The problem:
Identify each line below that contains the word "Information", and copy it out.

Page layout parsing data
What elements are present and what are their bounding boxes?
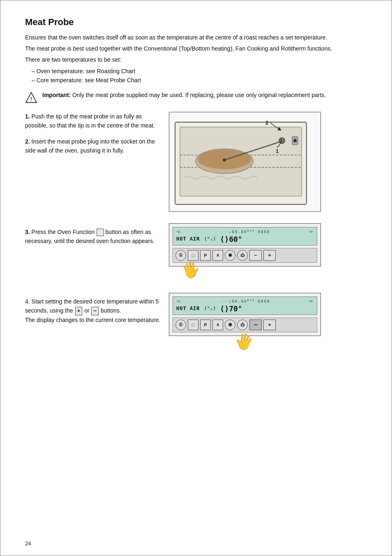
svg-text:!: !	[30, 96, 32, 102]
display2-top-left: ⊣△	[176, 299, 181, 303]
step-4-number: 4.	[25, 298, 30, 305]
svg-point-15	[293, 139, 297, 142]
btn2-plus[interactable]: +	[263, 320, 276, 330]
bullet-item-2: Core temperature: see Meat Probe Chart	[32, 76, 367, 85]
page: Meat Probe Ensures that the oven switche…	[0, 0, 392, 556]
step-3-number: 3.	[25, 229, 30, 235]
minus-btn-inline: −	[91, 307, 99, 315]
btn-minus[interactable]: −	[249, 250, 262, 261]
btn2-function[interactable]: □	[188, 320, 198, 330]
display2-hot-air: HOT AIR	[176, 306, 200, 311]
step-3-image: ⊣△ ···↓88.88min 8888 +⊢ HOT AIR (°ₛ) ⟨⟩6…	[169, 223, 321, 281]
display1-top-right: +⊢	[309, 229, 314, 234]
btn-function[interactable]: □	[188, 250, 198, 261]
display2-probe-icon: (°ₛ)	[204, 306, 216, 311]
warning-icon: !	[25, 91, 37, 104]
step-4-text: 4. Start setting the desired core temper…	[25, 297, 161, 324]
svg-text:1: 1	[276, 148, 279, 154]
btn-star[interactable]: ✱	[225, 250, 235, 261]
or-text: or	[84, 307, 91, 314]
step-3-text: 3. Press the Oven Function button as oft…	[25, 227, 161, 246]
step-2-number: 2.	[25, 138, 30, 145]
step-1-2-image: 2 1	[169, 112, 321, 212]
intro-para-1: Ensures that the oven switches itself of…	[25, 33, 367, 42]
steps-section: 1. Push the tip of the meat probe in as …	[25, 112, 367, 353]
btn-power[interactable]: ①	[175, 250, 186, 261]
btn2-p[interactable]: P	[200, 320, 211, 330]
important-text: Important: Only the meat probe supplied …	[42, 91, 326, 100]
bullet-item-1: Oven temperature: see Roasting Chart	[32, 67, 367, 76]
btn2-up[interactable]: ∧	[212, 320, 223, 330]
intro-para-3: There are two temperatures to be set:	[25, 56, 367, 64]
btn-standby[interactable]: ⏻	[237, 250, 248, 261]
display2-top-mid: ···↓88.88min 8888	[220, 299, 270, 303]
step-3: 3. Press the Oven Function button as oft…	[25, 223, 161, 246]
intro-para-2: The meat probe is best used together wit…	[25, 44, 367, 53]
step-2-text: 2. Insert the meat probe plug into the s…	[25, 137, 161, 155]
display1-probe-icon: (°ₛ)	[204, 236, 216, 242]
hand-cursor-1: 🖐	[180, 259, 202, 280]
btn2-standby[interactable]: ⏻	[237, 320, 248, 330]
bullet-list: Oven temperature: see Roasting Chart Cor…	[32, 67, 367, 85]
btn-up[interactable]: ∧	[212, 250, 223, 261]
display1-temp: ⟨⟩60°	[220, 235, 242, 243]
plus-btn-inline: +	[75, 307, 83, 315]
step-4-image: ⊣△ ···↓88.88min 8888 +⊢ HOT AIR (°ₛ) ⟨⟩7…	[169, 293, 321, 353]
step-4: 4. Start setting the desired core temper…	[25, 293, 161, 324]
btn2-power[interactable]: ①	[175, 320, 186, 330]
display1-top-left: ⊣△	[176, 229, 181, 234]
svg-point-10	[279, 138, 285, 144]
step-1-text: 1. Push the tip of the meat probe in as …	[25, 112, 161, 130]
page-number: 24	[25, 540, 31, 547]
step-1: 1. Push the tip of the meat probe in as …	[25, 112, 161, 130]
btn-plus[interactable]: +	[263, 250, 276, 261]
btn2-star[interactable]: ✱	[225, 320, 235, 330]
oven-diagram-svg: 2 1	[171, 114, 311, 208]
btn-p[interactable]: P	[200, 250, 211, 261]
svg-point-9	[223, 158, 226, 162]
steps-1-2-text: 1. Push the tip of the meat probe in as …	[25, 112, 161, 155]
display2-top-right: +⊢	[309, 299, 314, 303]
page-title: Meat Probe	[25, 17, 367, 28]
display1-top-mid: ···↓88.88min 8888	[220, 229, 270, 234]
svg-text:2: 2	[265, 120, 268, 126]
btn2-minus[interactable]: −	[249, 320, 262, 330]
important-box: ! Important: Only the meat probe supplie…	[25, 91, 367, 104]
display1-hot-air: HOT AIR	[176, 236, 200, 242]
step-2: 2. Insert the meat probe plug into the s…	[25, 137, 161, 155]
step-1-number: 1.	[25, 113, 30, 120]
display2-temp: ⟨⟩70°	[220, 304, 242, 313]
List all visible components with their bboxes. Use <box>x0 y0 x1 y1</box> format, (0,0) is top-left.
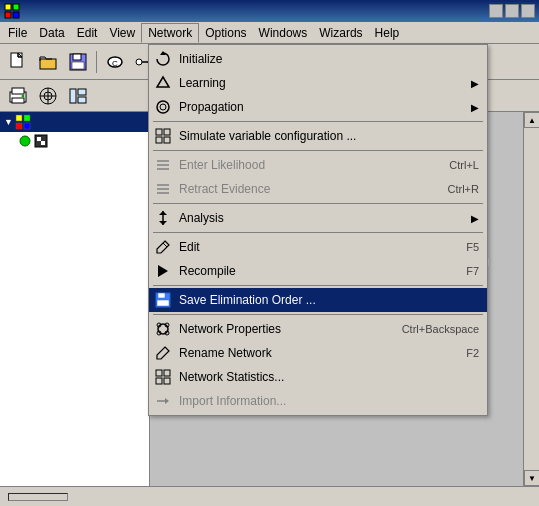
svg-rect-47 <box>164 137 170 143</box>
network-menu: InitializeLearning▶Propagation▶Simulate … <box>148 44 488 416</box>
menu-shortcut-net_props: Ctrl+Backspace <box>402 323 479 335</box>
menu-item-network[interactable]: Network <box>141 23 199 43</box>
svg-rect-67 <box>156 370 162 376</box>
svg-rect-46 <box>156 137 162 143</box>
menu-item-windows[interactable]: Windows <box>253 24 314 42</box>
svg-marker-58 <box>158 265 168 277</box>
print-button[interactable] <box>4 82 32 110</box>
svg-marker-55 <box>159 211 167 215</box>
toolbar-separator-1 <box>96 51 97 73</box>
menu-item-net_stats[interactable]: Network Statistics... <box>149 365 487 389</box>
menu-label-import_info: Import Information... <box>179 394 479 408</box>
menu-label-enter_likelihood: Enter Likelihood <box>179 158 429 172</box>
c1-indicator <box>18 134 32 148</box>
svg-rect-29 <box>16 115 22 121</box>
svg-rect-2 <box>5 12 11 18</box>
menu-arrow-propagation: ▶ <box>471 102 479 113</box>
menu-item-help[interactable]: Help <box>369 24 406 42</box>
title-bar-buttons[interactable] <box>489 4 535 18</box>
svg-rect-19 <box>12 88 24 94</box>
menu-label-propagation: Propagation <box>179 100 461 114</box>
c1-box <box>34 134 48 148</box>
svg-rect-69 <box>156 378 162 384</box>
svg-point-42 <box>157 101 169 113</box>
menu-icon-net_stats <box>153 368 173 386</box>
menu-item-wizards[interactable]: Wizards <box>313 24 368 42</box>
left-panel: ▼ <box>0 112 150 486</box>
menu-item-enter_likelihood: Enter LikelihoodCtrl+L <box>149 153 487 177</box>
scroll-up-button[interactable]: ▲ <box>524 112 539 128</box>
menu-shortcut-edit_item: F5 <box>466 241 479 253</box>
svg-point-62 <box>158 324 168 334</box>
svg-rect-36 <box>41 141 45 145</box>
minimize-button[interactable] <box>489 4 503 18</box>
menu-shortcut-retract_evidence: Ctrl+R <box>448 183 479 195</box>
menu-icon-net_props <box>153 320 173 338</box>
menu-item-options[interactable]: Options <box>199 24 252 42</box>
svg-point-33 <box>20 136 30 146</box>
status-bar <box>0 486 539 506</box>
close-button[interactable] <box>521 4 535 18</box>
menu-label-learning: Learning <box>179 76 461 90</box>
maximize-button[interactable] <box>505 4 519 18</box>
menu-item-save_elim[interactable]: Save Elimination Order ... <box>149 288 487 312</box>
menu-item-import_info: Import Information... <box>149 389 487 413</box>
new-button[interactable] <box>4 48 32 76</box>
menu-item-edit[interactable]: Edit <box>71 24 104 42</box>
title-bar <box>0 0 539 22</box>
menu-icon-save_elim <box>153 291 173 309</box>
menu-icon-analysis <box>153 209 173 227</box>
scroll-down-button[interactable]: ▼ <box>524 470 539 486</box>
svg-rect-30 <box>24 115 30 121</box>
menu-item-view[interactable]: View <box>103 24 141 42</box>
svg-line-57 <box>163 243 167 247</box>
save-button[interactable] <box>64 48 92 76</box>
menu-item-rename_net[interactable]: Rename NetworkF2 <box>149 341 487 365</box>
menu-label-save_elim: Save Elimination Order ... <box>179 293 479 307</box>
menu-item-net_props[interactable]: Network PropertiesCtrl+Backspace <box>149 317 487 341</box>
menu-label-edit_item: Edit <box>179 240 446 254</box>
menu-item-propagation[interactable]: Propagation▶ <box>149 95 487 119</box>
menu-icon-propagation <box>153 98 173 116</box>
menu-item-recompile[interactable]: RecompileF7 <box>149 259 487 283</box>
tree-item-c1[interactable] <box>0 132 149 150</box>
menu-label-rename_net: Rename Network <box>179 346 446 360</box>
node-button[interactable]: C <box>101 48 129 76</box>
open-button[interactable] <box>34 48 62 76</box>
vertical-scrollbar[interactable]: ▲ ▼ <box>523 112 539 486</box>
menu-item-analysis[interactable]: Analysis▶ <box>149 206 487 230</box>
svg-rect-28 <box>78 97 86 103</box>
menu-item-learning[interactable]: Learning▶ <box>149 71 487 95</box>
menu-item-edit_item[interactable]: EditF5 <box>149 235 487 259</box>
svg-rect-31 <box>16 123 22 129</box>
svg-rect-44 <box>156 129 162 135</box>
menu-label-net_stats: Network Statistics... <box>179 370 479 384</box>
svg-rect-60 <box>158 293 165 298</box>
menu-item-data[interactable]: Data <box>33 24 70 42</box>
menu-item-file[interactable]: File <box>2 24 33 42</box>
expand-icon: ▼ <box>4 117 13 127</box>
svg-rect-61 <box>157 300 169 306</box>
menu-arrow-analysis: ▶ <box>471 213 479 224</box>
menu-label-initialize: Initialize <box>179 52 479 66</box>
menu-icon-learning <box>153 74 173 92</box>
menu-label-recompile: Recompile <box>179 264 446 278</box>
menu-icon-recompile <box>153 262 173 280</box>
menu-label-net_props: Network Properties <box>179 322 382 336</box>
menu-label-simulate: Simulate variable configuration ... <box>179 129 479 143</box>
menu-icon-edit_item <box>153 238 173 256</box>
menu-icon-enter_likelihood <box>153 156 173 174</box>
menu-separator-sep3 <box>153 203 483 204</box>
network-view-button[interactable] <box>34 82 62 110</box>
menu-item-simulate[interactable]: Simulate variable configuration ... <box>149 124 487 148</box>
svg-marker-41 <box>157 77 169 87</box>
menu-bar: FileDataEditViewNetworkOptionsWindowsWiz… <box>0 22 539 44</box>
menu-separator-sep6 <box>153 314 483 315</box>
menu-label-retract_evidence: Retract Evidence <box>179 182 428 196</box>
menu-item-initialize[interactable]: Initialize <box>149 47 487 71</box>
edit-view-button[interactable] <box>64 82 92 110</box>
menu-shortcut-rename_net: F2 <box>466 347 479 359</box>
svg-point-14 <box>136 59 142 65</box>
tree-item-unnamed1[interactable]: ▼ <box>0 112 149 132</box>
svg-marker-56 <box>159 221 167 225</box>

Task solution:
menu-label-import_info: Import Information... <box>179 394 479 408</box>
menu-item-import_info: Import Information... <box>149 389 487 413</box>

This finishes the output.